Often when I think of women artists my mind goes to the tremendous work of scholarship, From the Beast to the Blonde: On Fairy Tales and Their Tellers by Marina Warner. At the front of the book is a picture of a fifteenth-century frontispiece in which author Giovanni Boccaccio is depicted as sitting “outside the circle of storytellers, eavesdropping.” Warner notes it “sustains the narrative convention that male authors often acted as mouthpieces for women’s firsthand experiences.” Dominik may be adapting a book by a woman but he is adding, of his own volition, new layers of menace and spite toward the ways women have had to navigate the patriarchy and what it means to be a woman artist in a world not built to nurture your craft, let alone your personhood. Perhaps it is best to wonder then, when will this world allow women to speak for themselves and actually listen to the complexity of what we have to say?
You’re one of my favorite writers and definitely the Marilyn scholar. You most likely don’t remember, but i once asked how you’re able to create even with depression, and you told me it’s supremely difficult, but you do it. I’ve struggled with suicidal feelings, too. But i haven’t ever been able to fully embrace the madwoman like you have, Angelica.

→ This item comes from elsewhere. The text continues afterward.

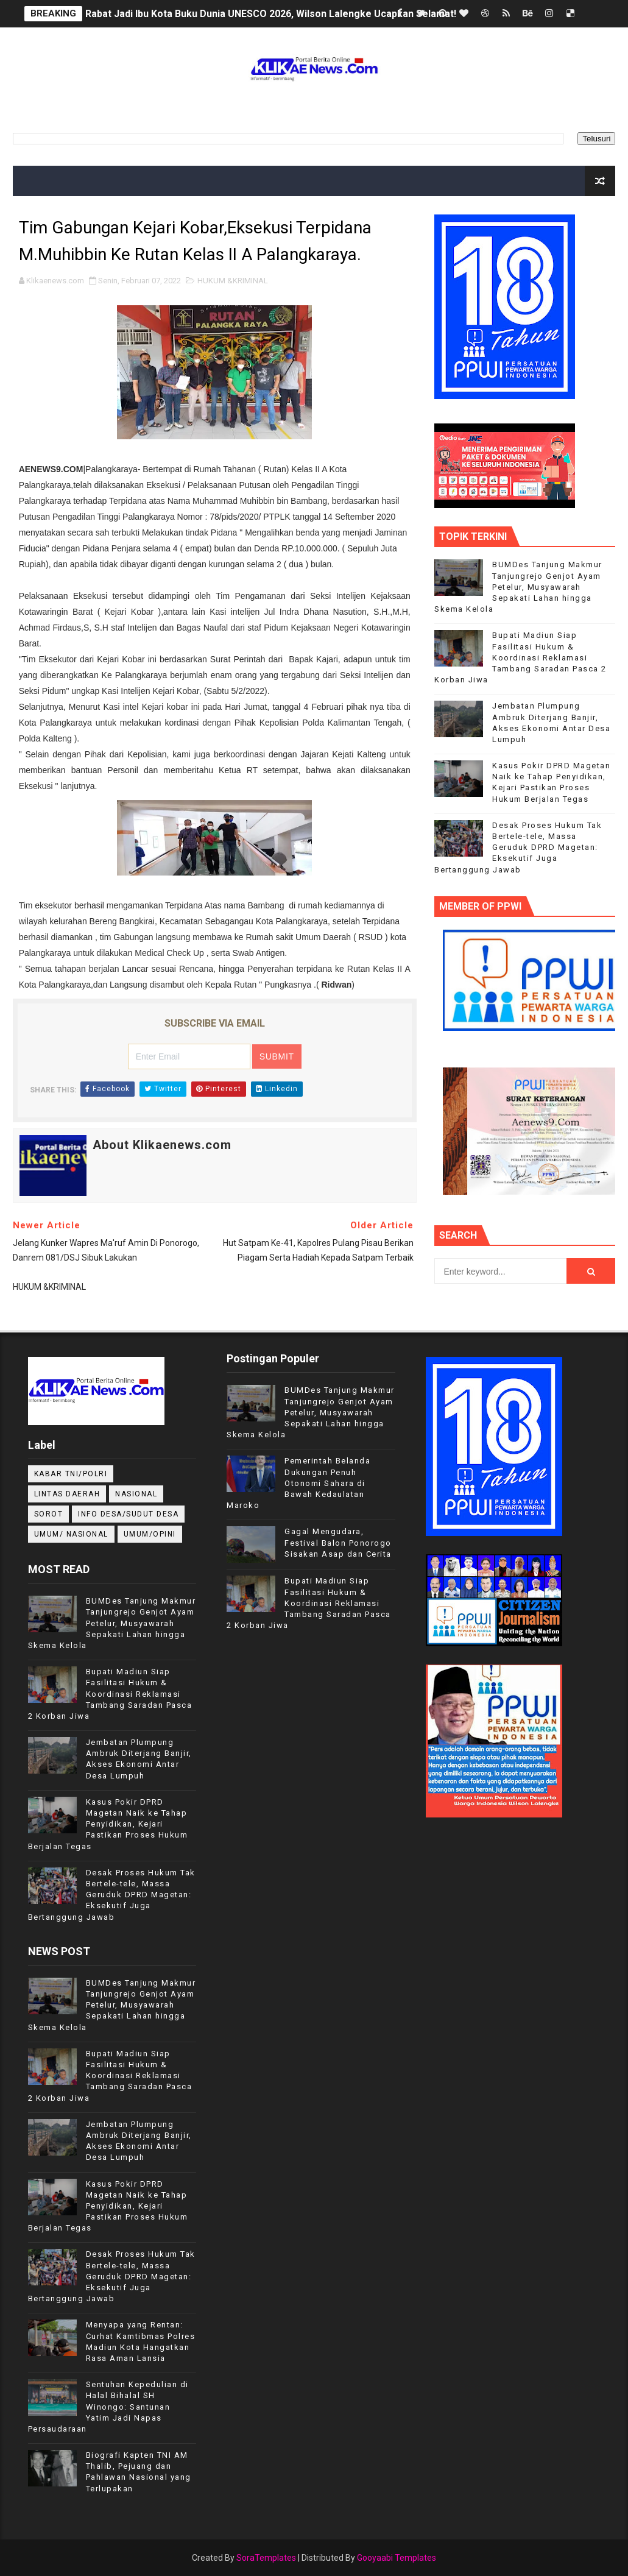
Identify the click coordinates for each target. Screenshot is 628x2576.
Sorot (48, 1514)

Thanks for your review and this newsletter. I was always fond of Marilyn. The Misfits was one of the first movies I had seen, and her work left me breathless. The way she and Monty Clift, another troubled soul, interact is just...mesmerizing. Thank you for recognizing Marilyn’s artistry and humanity 💖
Thank you for this. Hate the way Monroe has been conceived as Trauma Barbie instead of the complex, intelligent, *skilled* artist she was.